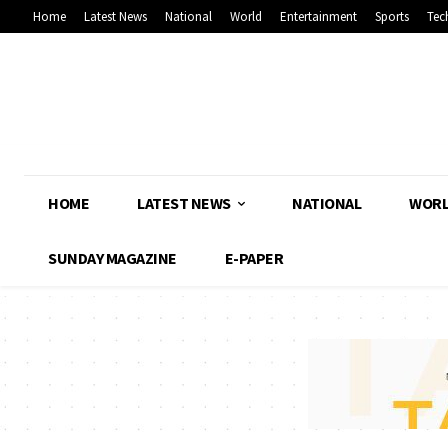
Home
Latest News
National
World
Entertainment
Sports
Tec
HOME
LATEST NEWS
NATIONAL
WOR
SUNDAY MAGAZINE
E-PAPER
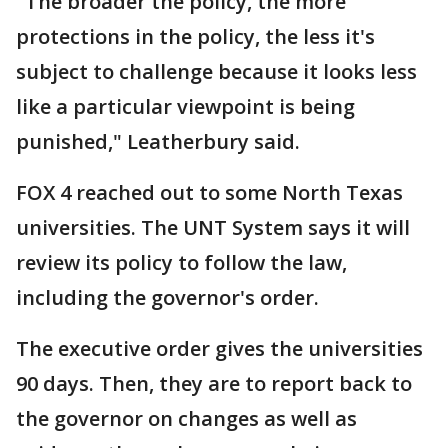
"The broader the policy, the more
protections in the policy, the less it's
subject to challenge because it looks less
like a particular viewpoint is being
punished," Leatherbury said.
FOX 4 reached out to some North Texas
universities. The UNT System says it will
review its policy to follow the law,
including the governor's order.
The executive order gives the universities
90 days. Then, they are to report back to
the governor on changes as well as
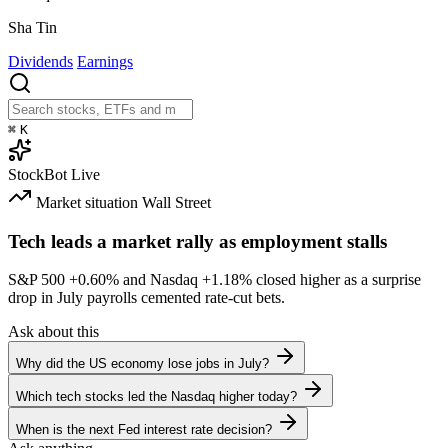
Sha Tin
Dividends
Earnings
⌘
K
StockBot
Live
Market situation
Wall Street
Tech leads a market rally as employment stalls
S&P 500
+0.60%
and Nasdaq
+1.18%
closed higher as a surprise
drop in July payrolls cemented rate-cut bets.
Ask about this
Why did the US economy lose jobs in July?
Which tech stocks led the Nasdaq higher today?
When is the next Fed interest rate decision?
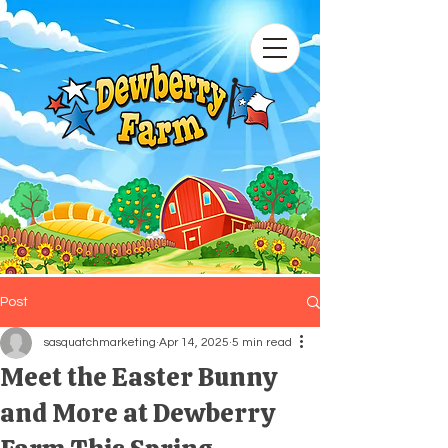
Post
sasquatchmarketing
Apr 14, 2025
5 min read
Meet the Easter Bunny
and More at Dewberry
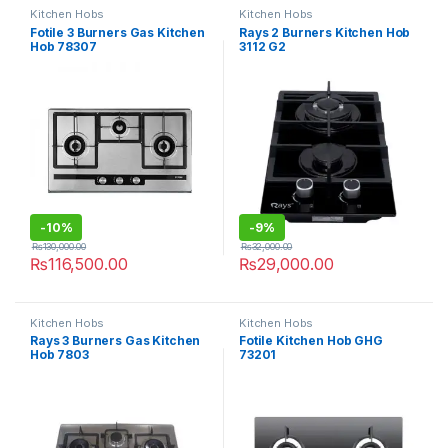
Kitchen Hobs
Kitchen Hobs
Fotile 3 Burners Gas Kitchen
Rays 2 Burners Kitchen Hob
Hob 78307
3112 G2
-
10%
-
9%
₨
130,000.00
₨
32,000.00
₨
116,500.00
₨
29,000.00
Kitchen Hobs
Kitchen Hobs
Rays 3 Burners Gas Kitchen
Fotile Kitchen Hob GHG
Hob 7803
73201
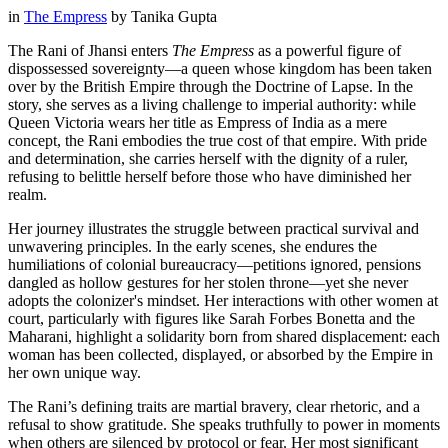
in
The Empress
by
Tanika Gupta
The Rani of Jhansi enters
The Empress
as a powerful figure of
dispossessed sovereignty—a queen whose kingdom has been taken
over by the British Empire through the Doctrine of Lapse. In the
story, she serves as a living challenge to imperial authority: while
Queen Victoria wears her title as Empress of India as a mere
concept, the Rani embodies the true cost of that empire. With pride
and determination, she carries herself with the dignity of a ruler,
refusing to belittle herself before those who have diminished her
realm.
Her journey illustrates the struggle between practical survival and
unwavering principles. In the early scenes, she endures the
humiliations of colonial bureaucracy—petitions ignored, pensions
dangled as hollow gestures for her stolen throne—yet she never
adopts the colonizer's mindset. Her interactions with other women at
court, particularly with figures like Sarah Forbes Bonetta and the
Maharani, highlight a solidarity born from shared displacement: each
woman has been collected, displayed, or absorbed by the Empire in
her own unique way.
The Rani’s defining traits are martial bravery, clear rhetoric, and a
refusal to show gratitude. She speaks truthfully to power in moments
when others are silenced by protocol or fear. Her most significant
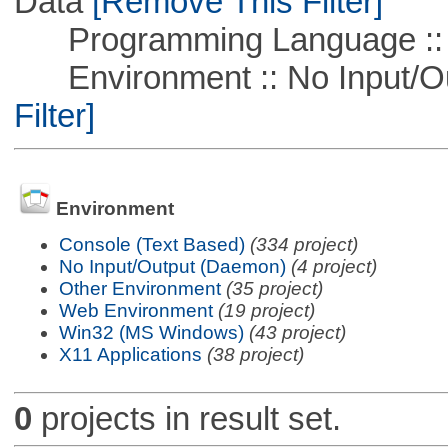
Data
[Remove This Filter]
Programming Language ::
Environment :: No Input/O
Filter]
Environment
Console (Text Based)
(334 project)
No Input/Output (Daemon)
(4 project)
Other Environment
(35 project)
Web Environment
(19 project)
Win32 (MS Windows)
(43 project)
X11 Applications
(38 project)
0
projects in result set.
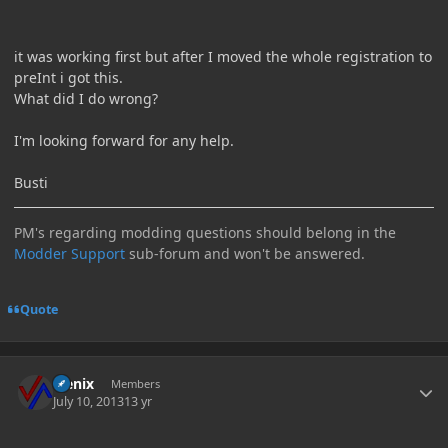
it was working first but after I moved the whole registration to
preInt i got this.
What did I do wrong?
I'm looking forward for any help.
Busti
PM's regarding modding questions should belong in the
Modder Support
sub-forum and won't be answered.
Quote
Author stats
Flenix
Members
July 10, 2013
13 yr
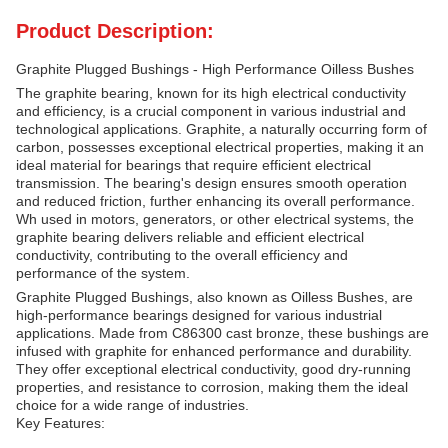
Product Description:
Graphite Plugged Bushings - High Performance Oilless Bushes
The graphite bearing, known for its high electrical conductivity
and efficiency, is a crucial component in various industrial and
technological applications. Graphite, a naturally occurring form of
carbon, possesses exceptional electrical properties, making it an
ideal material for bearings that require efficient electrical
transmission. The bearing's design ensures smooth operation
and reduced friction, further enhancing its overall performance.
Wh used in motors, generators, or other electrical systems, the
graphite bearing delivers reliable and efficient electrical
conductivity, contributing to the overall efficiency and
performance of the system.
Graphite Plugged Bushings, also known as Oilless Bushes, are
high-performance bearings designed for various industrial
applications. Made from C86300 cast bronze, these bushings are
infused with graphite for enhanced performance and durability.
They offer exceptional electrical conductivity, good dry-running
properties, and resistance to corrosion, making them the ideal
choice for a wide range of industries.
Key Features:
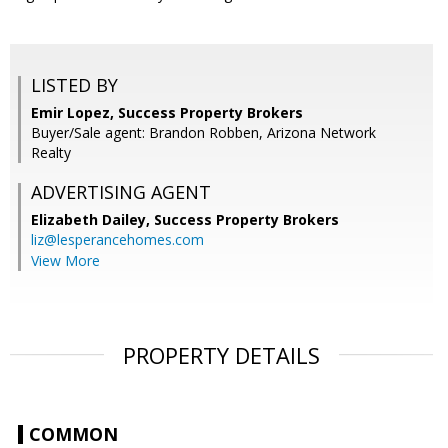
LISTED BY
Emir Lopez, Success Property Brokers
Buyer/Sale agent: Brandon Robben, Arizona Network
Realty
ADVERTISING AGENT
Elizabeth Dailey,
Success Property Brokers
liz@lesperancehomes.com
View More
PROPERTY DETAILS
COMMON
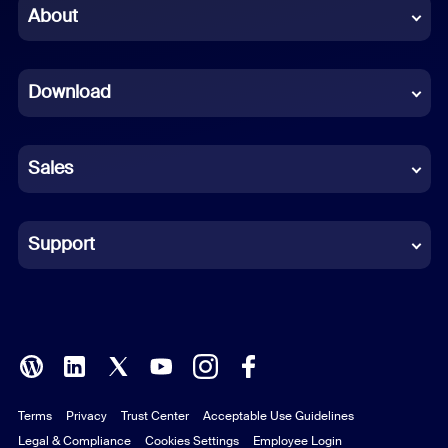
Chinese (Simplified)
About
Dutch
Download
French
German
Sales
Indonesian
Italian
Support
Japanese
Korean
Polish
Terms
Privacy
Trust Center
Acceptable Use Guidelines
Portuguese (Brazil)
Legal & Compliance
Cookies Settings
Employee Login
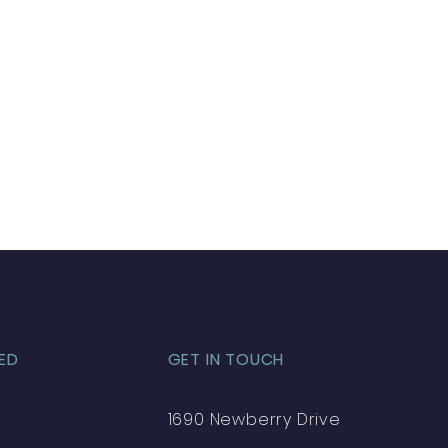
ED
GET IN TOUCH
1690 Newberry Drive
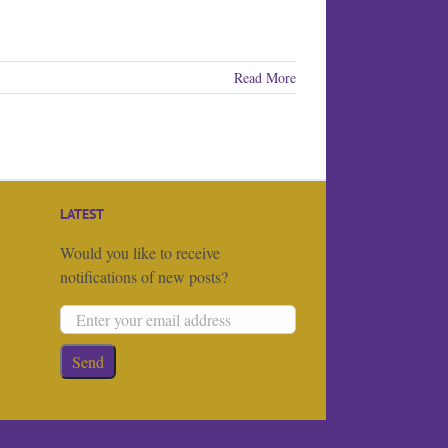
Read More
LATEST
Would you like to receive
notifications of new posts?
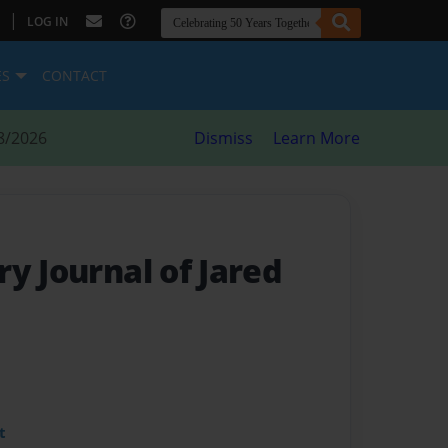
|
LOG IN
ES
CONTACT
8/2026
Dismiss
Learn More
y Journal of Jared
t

━━━━━━━━━━━━━━━━

Set down word for word the lines from the opening of the entries above through the line that contains "The executive order gives the universities", and omit every picture.

Home
Latest News
National
World
Entertainment
Sports
Tec
HOME
LATEST NEWS
NATIONAL
WOR
SUNDAY MAGAZINE
E-PAPER
"The broader the policy, the more
protections in the policy, the less it's
subject to challenge because it looks less
like a particular viewpoint is being
punished," Leatherbury said.
FOX 4 reached out to some North Texas
universities. The UNT System says it will
review its policy to follow the law,
including the governor's order.
The executive order gives the universities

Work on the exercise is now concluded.